Wednesday, December 17, 2014

Fear, Plans, and Journaling

I am a maker of plans. A list maker, a dreamer, a person who functions best when she has something to look forward to. But what happens when that something (that project, that trip, that social event) evokes a mixture of fear as well as excitement? In a fight between the two, fear usually wins. No, I usually let fear win. And the stupid thing is, that of the two emotions, fear is always the smallest, physically. Fear is the tiny ball in the pit of my stomach, while excitement is the thing that makes me want to get up and actually do something. Excitement is in my blood and fear is a parasite.

When I look back through my old journals, which I've been keeping on and off since the 6th grade, I see a major shift take place between middle and high school. In middle school I wrote mostly about my life. I wrote about things that happened to me, or interesting conversations, or something my teacher said, but in high school a lot of that reflection got replaced by plan-making. I stopped writing about what my life was actzually like and started writing about what I wanted my life to be like. And that doesn't have to be a bad thing, but when I look back at those entries I realize that almost all of them say the same things: Write more. Procrastinate less. Get out of your comfort zone.
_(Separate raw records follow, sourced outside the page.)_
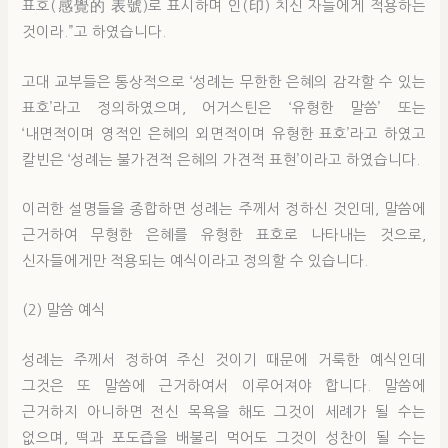
표호(感覺的 表號)로 표시하며 인(印) 치신 자들에게 적용하는
것이라.”고 하였습니다.
고대 교부들은 통상적으로 ‘성례는 무한한 은혜의 감각할 수 있는
표호’라고 정의하였으며, 어거스틴은 ‘유형한 말씀’ 또는
‘내면적이며 영적인 은혜의 외면적이며 유형한 표호’라고 하였고
칼빈은 ‘성례는 불가견적 은혜의 가견적 표현’이라고 하였습니다.
이러한 설명들을 종합하면 성례는 주께서 정하신 것인데, 말씀에
근거하여 무형한 은혜를 유형한 표호로 나타내는 것으로,
신자들에게만 적용되는 예식이라고 정의할 수 있습니다.
(2) 말씀 예식
성례는 주께서 정하여 주신 것이기 때문에 거룩한 예식인데
그것은 또 말씀에 근거하여서 이루어져야 합니다. 말씀에
근거하지 아니하면 전신 목욕을 해도 그것이 세례가 될 수는
없으며, 떡과 포도즙을 배불리 먹어도 그것이 성찬이 될 수는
Figuring out what caused this shift inevitably lead me to wondering why I keep a journal in the first place. When I was younger, I wanted my older self to be able to look back at my entries and learn something about what it was like to be me at that age. As I got older, my priorities changed. Keeping a journal became less about recording my life and more about the the act of writing. Writing was how I figured stuff out. Writing made me feel empowered, and when I wrote out exactly who I wanted to be, and how I was supposedly going to get there, I felt more in control. The problem was, of course, that I never remembered.

One of the innate things about keeping a journal is that you write something down, get something off your chest, and then you forget about it. It's like putting your emotions or experiences into a jar that you only take down from the shelf once a year. So no matter how many times I wrote out my plans, I was putting them in a place that wasn't going to help me very much.

Realizing this has pushed me forward in a lot of ways. For one, I understand now that I don't want to look back at my journals every few years and read about everything I wanted to do, but never did. That, to me, is a far stronger motivator than a million lists and action plans and ideal life scenarios. That fear, the fear of always planning but never doing, is actually a good thing. It keeps me motivated and on track. And more importantly, I can choose it over the other kind. At the very least I'll end up with the kind of journals my older self will actually enjoy reading.